Wednesday, November 28, 2012

Carbon Fiber Banjo

I don't know the first thing about playing a banjo but I like the sounds from them. Chris shared about a month with us recently to work on a composite guitar project. Once we got his molds up and producing guitar bodies and soundboards, I went to work on a mold for a composite banjo. This is the first unit out of the mold and it sounds unbelievable. In keeping with Chris' spirit to create an outdoor survivable instrument, I made this banjo without a head. I sandwiched a piece of nut material behind a shaped bit of metal sheet. One screw holds the assembly to the end of the neck. The photo, if it wasn't reflecting the flash, shows two copper pegs where the four main strings attach. These I drilled for and mounted at about a 30 degree angle. The angle holds the string loops and the pegs help the single screw keep things aligned.
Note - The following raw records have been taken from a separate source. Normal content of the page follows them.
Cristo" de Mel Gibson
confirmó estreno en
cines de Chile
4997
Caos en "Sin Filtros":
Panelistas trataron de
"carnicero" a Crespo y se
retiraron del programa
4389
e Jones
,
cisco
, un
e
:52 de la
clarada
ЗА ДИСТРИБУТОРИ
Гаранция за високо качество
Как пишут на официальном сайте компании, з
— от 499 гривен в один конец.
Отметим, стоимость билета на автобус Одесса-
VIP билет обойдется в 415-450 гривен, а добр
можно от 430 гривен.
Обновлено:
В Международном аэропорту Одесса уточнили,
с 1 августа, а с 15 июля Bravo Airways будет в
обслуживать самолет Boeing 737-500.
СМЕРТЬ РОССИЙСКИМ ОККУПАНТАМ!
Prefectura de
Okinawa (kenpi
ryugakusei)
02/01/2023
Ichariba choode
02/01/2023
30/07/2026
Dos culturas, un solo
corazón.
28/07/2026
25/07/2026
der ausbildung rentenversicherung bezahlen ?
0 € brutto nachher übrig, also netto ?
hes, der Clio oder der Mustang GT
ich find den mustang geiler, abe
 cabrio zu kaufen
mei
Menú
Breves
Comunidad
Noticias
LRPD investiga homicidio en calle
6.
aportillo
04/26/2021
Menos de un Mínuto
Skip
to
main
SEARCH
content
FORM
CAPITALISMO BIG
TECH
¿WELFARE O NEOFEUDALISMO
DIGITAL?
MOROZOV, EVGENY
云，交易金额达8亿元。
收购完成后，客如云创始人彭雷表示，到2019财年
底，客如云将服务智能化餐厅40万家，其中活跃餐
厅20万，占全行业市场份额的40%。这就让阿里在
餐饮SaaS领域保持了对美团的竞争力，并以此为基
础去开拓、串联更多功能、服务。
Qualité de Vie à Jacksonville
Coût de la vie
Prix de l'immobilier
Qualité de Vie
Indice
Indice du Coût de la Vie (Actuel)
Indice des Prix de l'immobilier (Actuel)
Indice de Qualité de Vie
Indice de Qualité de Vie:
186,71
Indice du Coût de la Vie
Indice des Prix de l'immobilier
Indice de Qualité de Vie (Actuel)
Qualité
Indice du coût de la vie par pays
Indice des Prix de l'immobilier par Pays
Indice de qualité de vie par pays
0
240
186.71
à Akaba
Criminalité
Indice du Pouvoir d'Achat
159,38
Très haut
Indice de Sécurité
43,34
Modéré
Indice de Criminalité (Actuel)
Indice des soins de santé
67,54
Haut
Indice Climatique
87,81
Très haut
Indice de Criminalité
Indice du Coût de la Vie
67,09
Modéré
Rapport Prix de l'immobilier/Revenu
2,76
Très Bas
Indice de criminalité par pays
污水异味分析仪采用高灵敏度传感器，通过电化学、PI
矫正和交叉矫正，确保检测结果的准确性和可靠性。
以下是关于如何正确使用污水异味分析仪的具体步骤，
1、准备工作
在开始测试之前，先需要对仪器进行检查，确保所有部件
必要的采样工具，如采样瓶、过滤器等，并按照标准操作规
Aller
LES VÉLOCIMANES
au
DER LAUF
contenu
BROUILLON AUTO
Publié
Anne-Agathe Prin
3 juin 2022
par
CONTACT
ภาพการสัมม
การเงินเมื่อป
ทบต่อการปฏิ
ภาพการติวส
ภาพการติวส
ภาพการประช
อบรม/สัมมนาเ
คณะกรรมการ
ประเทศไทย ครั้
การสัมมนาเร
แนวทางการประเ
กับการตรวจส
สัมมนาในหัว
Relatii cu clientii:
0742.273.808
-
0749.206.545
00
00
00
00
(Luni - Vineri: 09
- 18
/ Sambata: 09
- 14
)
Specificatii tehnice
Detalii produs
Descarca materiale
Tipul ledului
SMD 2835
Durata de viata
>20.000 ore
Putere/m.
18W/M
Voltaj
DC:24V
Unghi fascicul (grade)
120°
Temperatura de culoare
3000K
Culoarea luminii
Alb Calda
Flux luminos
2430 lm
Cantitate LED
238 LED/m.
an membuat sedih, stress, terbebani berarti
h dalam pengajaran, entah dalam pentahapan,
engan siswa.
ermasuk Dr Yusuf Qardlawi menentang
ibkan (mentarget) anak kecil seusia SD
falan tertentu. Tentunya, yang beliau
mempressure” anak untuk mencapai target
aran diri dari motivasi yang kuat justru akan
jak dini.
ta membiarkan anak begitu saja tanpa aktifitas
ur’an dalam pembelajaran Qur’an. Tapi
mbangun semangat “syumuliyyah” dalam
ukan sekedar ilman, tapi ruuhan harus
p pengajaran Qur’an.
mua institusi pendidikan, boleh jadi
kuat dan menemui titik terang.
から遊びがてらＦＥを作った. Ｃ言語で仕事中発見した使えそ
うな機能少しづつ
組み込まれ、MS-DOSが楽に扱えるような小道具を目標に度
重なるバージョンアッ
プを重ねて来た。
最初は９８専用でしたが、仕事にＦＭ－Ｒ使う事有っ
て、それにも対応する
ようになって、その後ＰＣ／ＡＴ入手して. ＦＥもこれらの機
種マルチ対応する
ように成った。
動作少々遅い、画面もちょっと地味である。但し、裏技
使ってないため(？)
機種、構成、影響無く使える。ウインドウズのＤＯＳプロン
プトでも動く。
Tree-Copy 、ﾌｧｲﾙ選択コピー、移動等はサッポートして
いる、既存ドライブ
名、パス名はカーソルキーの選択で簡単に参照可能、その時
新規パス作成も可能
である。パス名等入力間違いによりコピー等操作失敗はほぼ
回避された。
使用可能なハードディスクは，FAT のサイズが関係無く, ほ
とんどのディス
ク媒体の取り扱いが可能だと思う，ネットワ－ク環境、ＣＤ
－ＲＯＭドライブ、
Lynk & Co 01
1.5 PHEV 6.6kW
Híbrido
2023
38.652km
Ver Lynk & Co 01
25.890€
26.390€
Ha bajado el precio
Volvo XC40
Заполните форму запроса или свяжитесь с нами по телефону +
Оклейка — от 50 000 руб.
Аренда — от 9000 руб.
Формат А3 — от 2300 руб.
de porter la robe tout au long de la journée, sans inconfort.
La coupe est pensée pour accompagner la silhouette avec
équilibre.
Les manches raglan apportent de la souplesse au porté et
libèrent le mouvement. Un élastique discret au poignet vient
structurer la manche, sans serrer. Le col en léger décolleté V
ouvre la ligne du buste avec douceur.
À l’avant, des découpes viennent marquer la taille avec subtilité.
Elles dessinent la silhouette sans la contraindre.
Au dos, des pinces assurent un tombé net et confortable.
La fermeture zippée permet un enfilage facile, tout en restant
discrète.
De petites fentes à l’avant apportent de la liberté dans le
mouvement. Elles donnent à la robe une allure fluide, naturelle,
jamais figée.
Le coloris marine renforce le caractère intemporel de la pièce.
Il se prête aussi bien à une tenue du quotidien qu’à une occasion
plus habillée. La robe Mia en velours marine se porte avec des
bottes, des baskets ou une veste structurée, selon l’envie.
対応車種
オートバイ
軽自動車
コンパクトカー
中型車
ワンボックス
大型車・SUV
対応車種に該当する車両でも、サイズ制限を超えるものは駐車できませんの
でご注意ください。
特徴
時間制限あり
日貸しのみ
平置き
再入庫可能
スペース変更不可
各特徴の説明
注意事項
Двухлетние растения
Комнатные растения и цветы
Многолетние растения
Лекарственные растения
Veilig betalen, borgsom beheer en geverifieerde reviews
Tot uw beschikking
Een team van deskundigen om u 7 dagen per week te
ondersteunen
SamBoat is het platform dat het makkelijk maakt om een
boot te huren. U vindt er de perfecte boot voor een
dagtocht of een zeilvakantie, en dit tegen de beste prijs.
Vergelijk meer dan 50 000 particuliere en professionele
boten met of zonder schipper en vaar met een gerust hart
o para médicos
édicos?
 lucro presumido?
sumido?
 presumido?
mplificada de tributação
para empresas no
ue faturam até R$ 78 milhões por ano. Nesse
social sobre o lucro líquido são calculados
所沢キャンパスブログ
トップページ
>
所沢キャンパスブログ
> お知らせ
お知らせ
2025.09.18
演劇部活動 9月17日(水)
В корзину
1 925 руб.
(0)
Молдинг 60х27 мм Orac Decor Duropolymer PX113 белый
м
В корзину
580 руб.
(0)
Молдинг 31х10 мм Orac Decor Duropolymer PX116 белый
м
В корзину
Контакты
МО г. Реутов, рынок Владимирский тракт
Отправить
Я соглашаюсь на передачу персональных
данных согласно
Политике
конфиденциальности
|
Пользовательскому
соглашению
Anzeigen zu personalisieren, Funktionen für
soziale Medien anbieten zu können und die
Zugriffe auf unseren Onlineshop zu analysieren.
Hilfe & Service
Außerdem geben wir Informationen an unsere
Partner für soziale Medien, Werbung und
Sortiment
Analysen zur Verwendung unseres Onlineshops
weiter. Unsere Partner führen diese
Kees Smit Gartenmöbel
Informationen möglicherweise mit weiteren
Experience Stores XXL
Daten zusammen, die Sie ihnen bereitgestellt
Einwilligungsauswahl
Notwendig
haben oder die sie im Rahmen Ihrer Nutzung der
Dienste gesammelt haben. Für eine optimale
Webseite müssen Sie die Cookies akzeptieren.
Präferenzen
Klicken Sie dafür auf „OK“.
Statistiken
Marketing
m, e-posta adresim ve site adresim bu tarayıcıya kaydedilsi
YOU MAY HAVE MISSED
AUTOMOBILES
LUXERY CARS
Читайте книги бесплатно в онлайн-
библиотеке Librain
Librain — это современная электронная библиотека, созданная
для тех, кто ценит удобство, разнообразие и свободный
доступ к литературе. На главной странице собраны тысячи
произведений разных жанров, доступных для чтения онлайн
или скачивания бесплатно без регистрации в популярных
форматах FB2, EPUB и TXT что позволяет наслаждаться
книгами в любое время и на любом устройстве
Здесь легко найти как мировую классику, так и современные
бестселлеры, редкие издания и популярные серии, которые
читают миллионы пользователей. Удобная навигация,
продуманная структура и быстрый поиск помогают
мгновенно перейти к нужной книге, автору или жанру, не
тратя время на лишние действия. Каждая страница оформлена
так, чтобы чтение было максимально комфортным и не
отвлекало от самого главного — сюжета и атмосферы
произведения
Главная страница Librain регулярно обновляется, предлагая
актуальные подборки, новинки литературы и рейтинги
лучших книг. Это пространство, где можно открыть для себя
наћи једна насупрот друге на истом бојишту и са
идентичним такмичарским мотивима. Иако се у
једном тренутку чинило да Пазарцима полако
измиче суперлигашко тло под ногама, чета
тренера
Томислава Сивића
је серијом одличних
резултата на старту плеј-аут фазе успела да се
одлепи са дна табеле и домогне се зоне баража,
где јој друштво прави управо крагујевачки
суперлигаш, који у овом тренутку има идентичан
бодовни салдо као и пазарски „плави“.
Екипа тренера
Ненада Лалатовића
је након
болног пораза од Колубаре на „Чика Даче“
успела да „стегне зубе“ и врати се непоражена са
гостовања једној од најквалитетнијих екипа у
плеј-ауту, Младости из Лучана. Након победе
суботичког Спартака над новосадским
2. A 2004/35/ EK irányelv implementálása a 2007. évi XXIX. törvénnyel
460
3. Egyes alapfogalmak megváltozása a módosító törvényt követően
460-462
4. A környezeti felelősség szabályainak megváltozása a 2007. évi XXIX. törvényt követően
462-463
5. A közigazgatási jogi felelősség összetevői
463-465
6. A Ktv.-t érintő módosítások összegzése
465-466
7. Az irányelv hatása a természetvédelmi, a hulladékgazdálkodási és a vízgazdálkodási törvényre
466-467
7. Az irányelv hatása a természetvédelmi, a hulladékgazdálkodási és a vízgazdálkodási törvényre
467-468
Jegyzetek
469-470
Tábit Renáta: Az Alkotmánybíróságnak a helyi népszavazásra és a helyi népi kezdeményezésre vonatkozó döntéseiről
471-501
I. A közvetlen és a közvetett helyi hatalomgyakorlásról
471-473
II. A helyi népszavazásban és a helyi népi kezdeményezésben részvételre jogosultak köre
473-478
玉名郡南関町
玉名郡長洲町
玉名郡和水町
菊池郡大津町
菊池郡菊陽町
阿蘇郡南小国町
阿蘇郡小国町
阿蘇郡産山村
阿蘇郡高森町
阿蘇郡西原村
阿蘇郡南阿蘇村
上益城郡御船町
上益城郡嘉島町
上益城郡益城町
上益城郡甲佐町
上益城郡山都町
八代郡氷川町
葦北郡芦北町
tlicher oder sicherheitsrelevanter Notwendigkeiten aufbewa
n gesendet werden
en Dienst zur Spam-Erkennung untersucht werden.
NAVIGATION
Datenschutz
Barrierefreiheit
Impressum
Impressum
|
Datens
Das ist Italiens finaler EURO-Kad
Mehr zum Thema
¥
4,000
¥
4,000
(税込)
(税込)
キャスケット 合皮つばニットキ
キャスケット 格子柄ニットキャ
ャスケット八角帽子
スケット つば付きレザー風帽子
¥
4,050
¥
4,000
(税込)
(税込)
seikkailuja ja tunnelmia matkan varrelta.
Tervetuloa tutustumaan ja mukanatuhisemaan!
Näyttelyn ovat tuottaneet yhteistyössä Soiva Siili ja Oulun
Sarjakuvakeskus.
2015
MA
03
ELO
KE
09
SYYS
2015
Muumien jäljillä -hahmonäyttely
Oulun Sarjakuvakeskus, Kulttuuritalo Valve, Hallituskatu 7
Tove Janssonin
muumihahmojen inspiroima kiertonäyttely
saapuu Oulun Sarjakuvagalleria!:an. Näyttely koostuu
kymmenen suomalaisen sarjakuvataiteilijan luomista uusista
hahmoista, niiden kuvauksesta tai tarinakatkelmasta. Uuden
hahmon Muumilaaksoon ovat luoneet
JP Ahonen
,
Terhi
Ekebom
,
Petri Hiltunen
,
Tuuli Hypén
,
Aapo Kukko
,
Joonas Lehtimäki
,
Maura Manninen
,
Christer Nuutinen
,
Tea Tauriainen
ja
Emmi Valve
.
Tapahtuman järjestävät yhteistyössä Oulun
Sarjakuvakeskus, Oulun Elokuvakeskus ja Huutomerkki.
With no head, there is nothing to tangle with the environment as one backpacks or camps out.




Headless Head

The G4 string at the 5th fret is attached to the neck with a copper peg.  The string feeds over a piece of nylon washer shaped to fit into a hole drilled behind the fifth fret. The out-hanging nylon has a grove cut into it to align the string at its proper spacing and to head it in the right direction over the fretboard.
 
G4 String Peg

I used five old guitar tuners for the rear mounted adjustments. There was difficulty bringing the strings straight down off the back of the soundboard. I went through a couple of versions of transition bridges before I settled on making one out of Plexiglas. The Plexiglas was heated and formed to the shape and then drilled at the angle the string would take to its tuner. This method relieved a lot of string sheering tension.


Rear Tuners





















What to do for fret inlays? My fretboard is 1/8th inch thick. This limited me to what I could use. While trolling the Ace Hardware store I came upon a tray of nylon washers where I found some that were 1/8 x 3/8 inch in size. I picked up a tube of liquid metal to fill in the centers after the mounting glue had dried. My black felt tip marker did the rest.

Fret Inlays

The soundboard is a single layer of 3.5 ounce carbon fiber twill fabric. The soundboard also forms the initial cover for the neck. There was concern about not having a means of stretching the soundboard, as is done for conventionally covered banjo jugs. Naturally, once cured the carbon fiber is not going to stretch, so the concern was fruitless. The soundboard was resin attached to the level sanded jug and neck. It is going to be what it is. A couple of bridges were tried before settling on the one shown. The height of the bridge is important in creating the necessary gap between the frets and the strings. I turns out that even though the soundboard doesn't stretch, it does concave under pressure. Three pieces of carbon arrow shafts were glassed into the ring before the soundboard was attached. The purpose of the shafts is to maintain the circular shape when the ring is put under the tremendous warping tension when the strings are tightened. This they do well. What wasn't initially thought of was the fact that the string tension would tend to pull the bottom edge of the ring away to the rear. This created a desire for the soundboard to wrinkle and thus lower the resting plane of the bridge. A strip of brass and a turnbuckle to the rescue. These were added to the bottom of the ring to counter the motion of the bottom of the ring. The turnbuckle, although not pleasant to look at, provides the correct amount of adjust ability to the counter-tension. The bridge once again rides where it should in relation to the frets; 5/8th inch is a standard height.

Counter Tension Devices




Finished Banjo
 
The sounds are very bright and projecting. The bridge adjusted to a slight cant as a result of adjusting from the 12th fret for octave intonation. I was gifted a set of finger picks and I have been practicing different rolls. It will be sometime before I go on stage. The neck dimensions were taken from a quality commercial banjo. A strong drawback I have discovered is the strings have too narrow a spacing for my large fingers. Even when I bring my hand to a vertical angle over the strings, I still am unable to press on one without bumping into the neighbor with the pad of the finger. It may just be too new an experience. However, version Beta II will have more gap between strings.